Hollow Man
A humble suggestion to filmmakers: If you're going to cast Elisabeth Shue in the role of the brilliant scientist, please also allow her to fire molten gold from her nipples and fart bubbles which each bear a tiny etching of a Toulouse-Lautrec painting, because it'll allow my brain to get over the hump of that whole "scientist" idea.
Kevin Bacon stars in a movie, and suddenly I start to see all sorts of weird connections pop up in films released the same week. First, there's William Devane, who's in both this film and "Space Cowboys," and who seems to think that good acting involves gritting one's teeth.
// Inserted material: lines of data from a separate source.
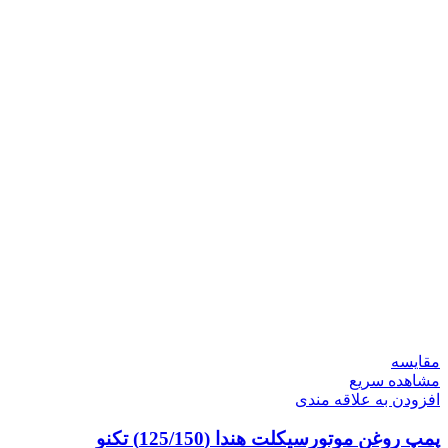
مقایسه
مشاهده سریع
افزودن به علاقه مندی
پمپ روغن موتورسیکلت هندا (125/150) تکنو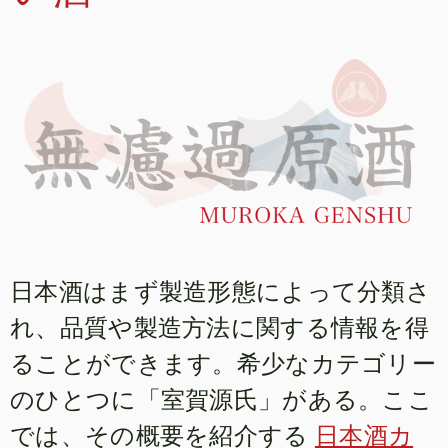
日本酒はまず製造形態によって分類さ
れ、品質や製造方法に関する情報を得
ることができます。希少なカテゴリー
のひとつに「室賀源氏」がある。ここ
では、その概要を紹介する
日本酒カ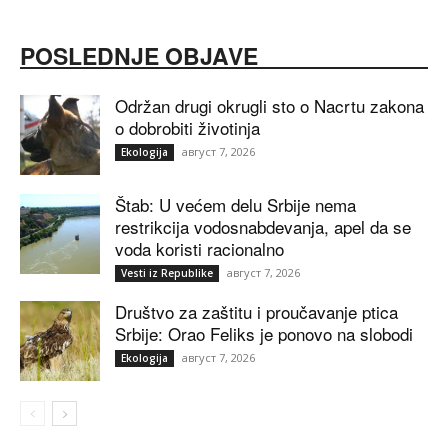
POSLEDNJE OBJAVE
Održan drugi okrugli sto o Nacrtu zakona
o dobrobiti životinja
август 7, 2026
Ekologija
Štab: U većem delu Srbije nema
restrikcija vodosnabdevanja, apel da se
voda koristi racionalno
август 7, 2026
Vesti iz Republike
Društvo za zaštitu i proučavanje ptica
Srbije: Orao Feliks je ponovo na slobodi
август 7, 2026
Ekologija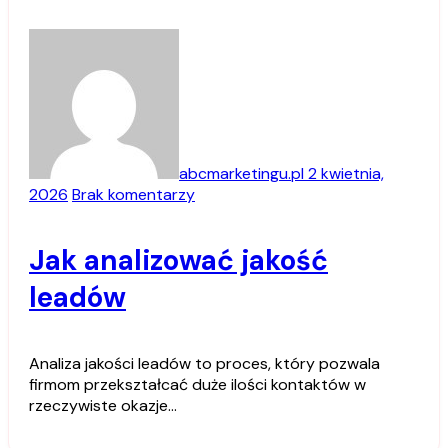
abcmarketingu.pl
2 kwietnia,
2026
Brak komentarzy
Jak analizować jakość
leadów
Analiza jakości leadów to proces, który pozwala
firmom przekształcać duże ilości kontaktów w
rzeczywiste okazje…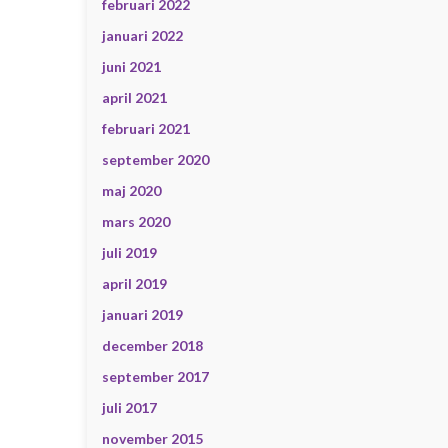
februari 2022
januari 2022
juni 2021
april 2021
februari 2021
september 2020
maj 2020
mars 2020
juli 2019
april 2019
januari 2019
december 2018
september 2017
juli 2017
november 2015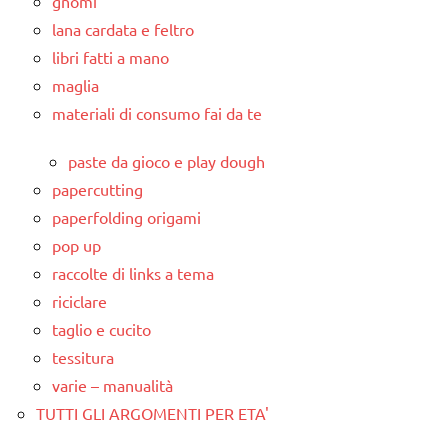
gnomi
lana cardata e feltro
libri fatti a mano
maglia
materiali di consumo fai da te
paste da gioco e play dough
papercutting
paperfolding origami
pop up
raccolte di links a tema
riciclare
taglio e cucito
tessitura
varie – manualità
TUTTI GLI ARGOMENTI PER ETA'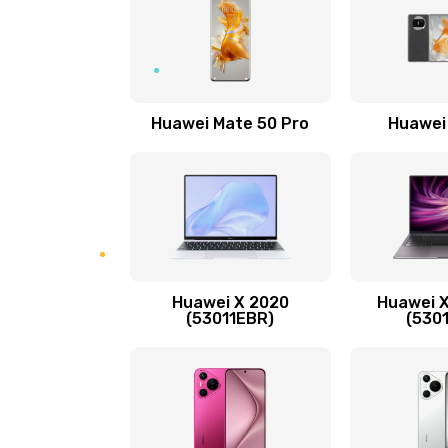
Ремонт петель крышки
Замена вибромотора
Huawei Mate 50 Pro
Huawei
Замена голосового динамика
Замена основной камеры
Замена NFC антенны
Huawei X 2020
Huawei X
Замена элемента
(53011EBR)
(530
Замена разъёма наушников (гар
Замена разъема зарядки (питани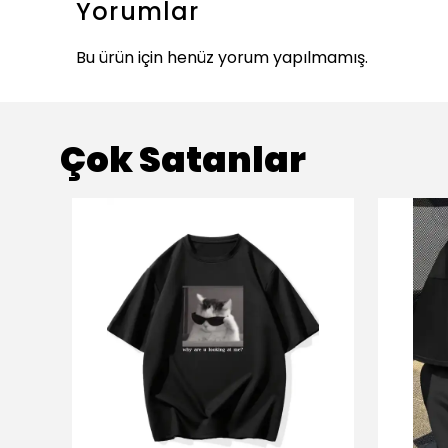
Yorumlar
Bu ürün için henüz yorum yapılmamış.
Çok Satanlar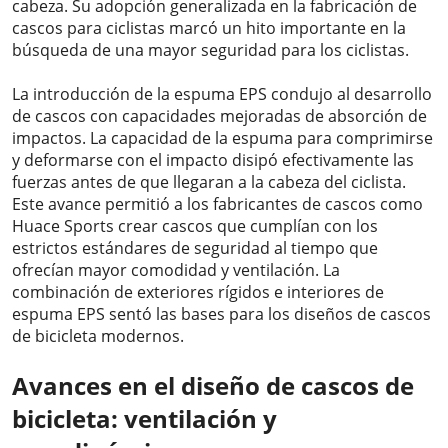
cabeza. Su adopción generalizada en la fabricación de
cascos para ciclistas marcó un hito importante en la
búsqueda de una mayor seguridad para los ciclistas.
La introducción de la espuma EPS condujo al desarrollo
de cascos con capacidades mejoradas de absorción de
impactos. La capacidad de la espuma para comprimirse
y deformarse con el impacto disipó efectivamente las
fuerzas antes de que llegaran a la cabeza del ciclista.
Este avance permitió a los fabricantes de cascos como
Huace Sports crear cascos que cumplían con los
estrictos estándares de seguridad al tiempo que
ofrecían mayor comodidad y ventilación. La
combinación de exteriores rígidos e interiores de
espuma EPS sentó las bases para los diseños de cascos
de bicicleta modernos.
Avances en el diseño de cascos de
bicicleta: ventilación y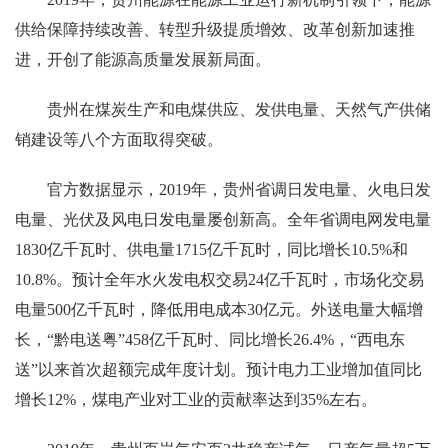
供给保障持续改善、转型升级提质增效、改革创新加速推
进，开创了能源高质量发展新局面。
贵州在煤炭生产和电煤供应、发供电量、天然气产供储
销建设等八个方面取得突破。
官方数据显示，2019年，贵州省调日发电量、火电日发
电量、光伏及风电日发电量屡创新高。全年省调电网发电量
1830亿千瓦时、供电量1715亿千瓦时，同比增长10.5%和
10.8%。预计全年水火发电权交易24亿千瓦时，市场化交易
电量500亿千瓦时，降低用电成本30亿元。外送电量大幅增
长，“黔电送粤”458亿千瓦时、同比增长26.4%，“西电东
送”以来首次超额完成年度计划。预计电力工业增加值同比
增长12%，煤电产业对工业的贡献率达到35%左右。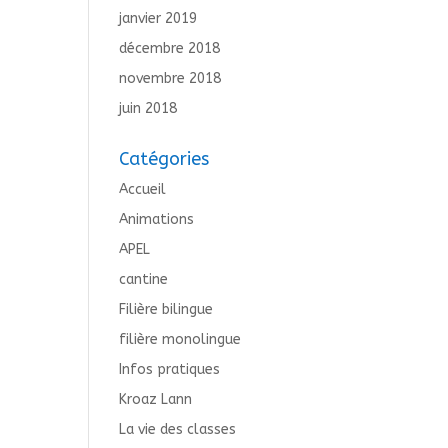
janvier 2019
décembre 2018
novembre 2018
juin 2018
Catégories
Accueil
Animations
APEL
cantine
Filière bilingue
filière monolingue
Infos pratiques
Kroaz Lann
La vie des classes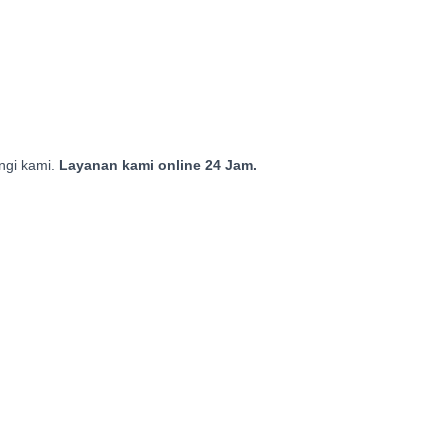
ungi kami.
Layanan kami online 24 Jam.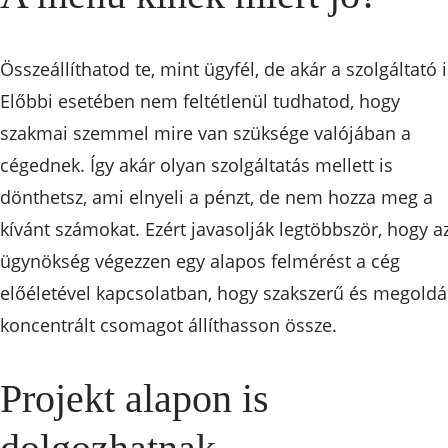
Összeállíthatod te, mint ügyfél, de akár a szolgáltató i
Előbbi esetében nem feltétlenül tudhatod, hogy
szakmai szemmel mire van szüksége valójában a
cégednek. Így akár olyan szolgáltatás mellett is
dönthetsz, ami elnyeli a pénzt, de nem hozza meg a
kívánt számokat. Ezért javasolják legtöbbször, hogy a
ügynökség végezzen egy alapos felmérést a cég
előéletével kapcsolatban, hogy szakszerű és megoldá
koncentrált csomagot állíthasson össze.
Projekt alapon is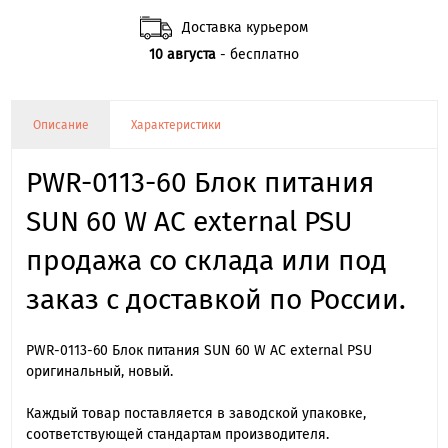
Доставка курьером
10 августа
- бесплатно
Описание
Характеристики
PWR-0113-60 Блок питания
SUN 60 W AC external PSU
продажа со склада или под
заказ с доставкой по России.
PWR-0113-60 Блок питания SUN 60 W AC external PSU
оригинальный, новый.
Каждый товар поставляется в заводской упаковке,
соответствующей стандартам производителя.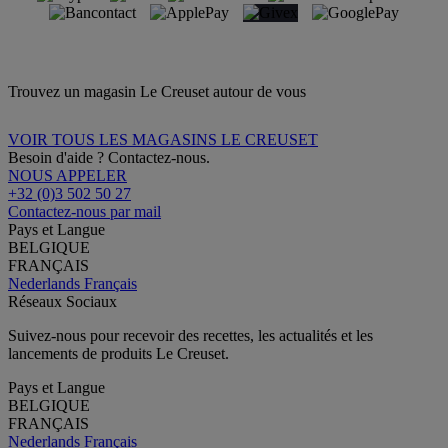
Trouvez un magasin Le Creuset autour de vous
VOIR TOUS LES MAGASINS LE CREUSET
Besoin d'aide ? Contactez-nous.
NOUS APPELER
+32 (0)3 502 50 27
Contactez-nous par mail
Pays et Langue
BELGIQUE
FRANÇAIS
Nederlands
Français
Réseaux Sociaux
Suivez-nous pour recevoir des recettes, les actualités et les
lancements de produits Le Creuset.
Pays et Langue
BELGIQUE
FRANÇAIS
Nederlands
Français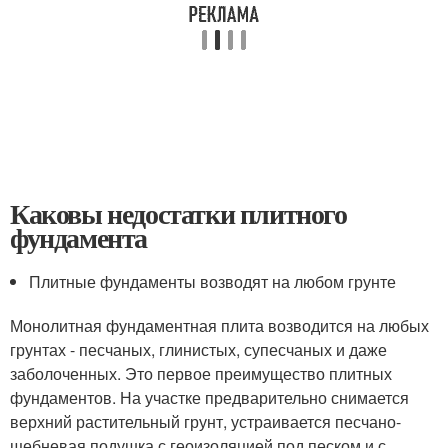
Каковы недостатки плитного
фундамента
Плитные фундаменты возводят на любом грунте
Монолитная фундаментная плита возводится на любых
грунтах - песчаных, глинистых, супесчаных и даже
заболоченных. Это первое преимущество плитных
фундаментов. На участке предварительно снимается
верхний растительный грунт, устраивается песчано-
щебневая подушка с геоизоляцией под песком и с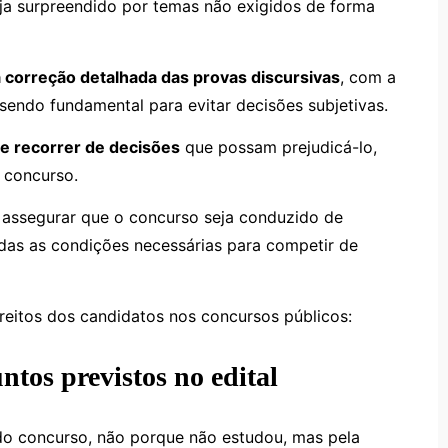
ja surpreendido por temas não exigidos de forma
a correção detalhada das provas discursivas
, com a
 sendo fundamental para evitar decisões subjetivas.
de recorrer de decisões
que possam prejudicá-lo,
 concurso.
a assegurar que o concurso seja conduzido de
das as condições necessárias para competir de
ireitos dos candidatos nos concursos públicos:
ntos previstos no edital
do concurso, não porque não estudou, mas pela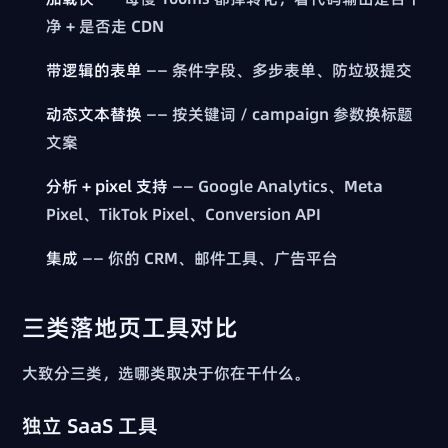
净 + 是否走 CDN
带逻辑的表单
—— 条件字段、多步表单、防垃圾提交
动态文本替换
—— 按关键词 / campaign 参数换标题
文案
分析 + pixel 支持
—— Google Analytics、Meta
Pixel、TikTok Pixel、Conversion API
集成
—— 你的 CRM、邮件工具、广告平台
三类落地页工具对比
大致分三类，选哪类取决于你在干什么。
独立 SaaS 工具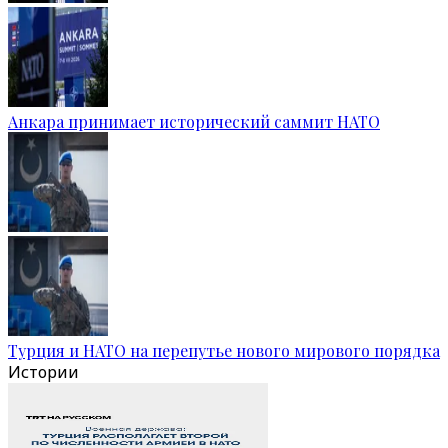
Анкара принимает исторический саммит НАТО
Турция и НАТО на перепутье нового мирового порядка
Истории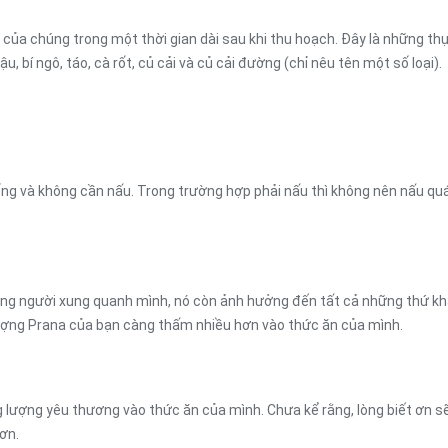
a của chúng trong một thời gian dài sau khi thu hoạch. Đây là những t
ậu, bí ngô, táo, cà rốt, củ cải và củ cải đường (chỉ nêu tên một số loại).
sống và không cần nấu. Trong trường hợp phải nấu thì không nên nấu quá
g người xung quanh mình, nó còn ảnh hưởng đến tất cả những thứ khác.
lượng Prana của bạn càng thấm nhiều hơn vào thức ăn của mình.
g lượng yêu thương vào thức ăn của mình. Chưa kể rằng, lòng biết ơn s
ơn.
Then there's the fact that, despite its curious omission in the production notes, director Paul Verhoeven directed "Showgirls." Of course, its bastard stepchild, "Coyote Ugly," opens the same week. Then there's the startling third coincidence between all these films -- they suck.
I'd like to begin this review in earnest by making a humble suggestion to filmmakers: If you're going to cast Elisabeth Shue in the role of the brilliant scientist, please also allow her to fire molten gold from her nipples and fart bubbles which each bear a tiny etching of a Toulouse-Lautrec painting, because it'll allow my brain to get over the hump of that whole "scientist" idea. I know she was accepted to Harvard and all, but she's still working on the degree and it's probably in Theater anyway, which explains why she doesn't have it yet.
Shue's character, brilliant scientist Linda McKay, works with the brilliant Sebastian Caine (Kevin Bacon) in developing the ability to make animals invisible. Caine tests the process on himself, becomes invisible, then likes it so much he starts killing fellow scientists when they threaten to reveal him to the government officials sponsoring the project.
This film goes in two completely different directions. Given that Verhoeven has the good taste of a drunk frat boy in a strip club, you can guess the first, which features Caine fondling the breast of one of his coworkers while she sleeps, and skulking about the apartment of a hot neighbor. The end of the movie is like watching the last five minutes of "Die Hard" drag on for thirty minutes as Caine, in the Alexander Godunov role, keeps returning from the dead. Apparently the whole invisibility thing means burning doesn't hurt, you're immune to electrocution, and being hit with a crow bar just makes you woozy for a few moments. The end result is little more than another Hollywood smoke job, a glitzy wrapper of special effects concealing a dried out turd of a story.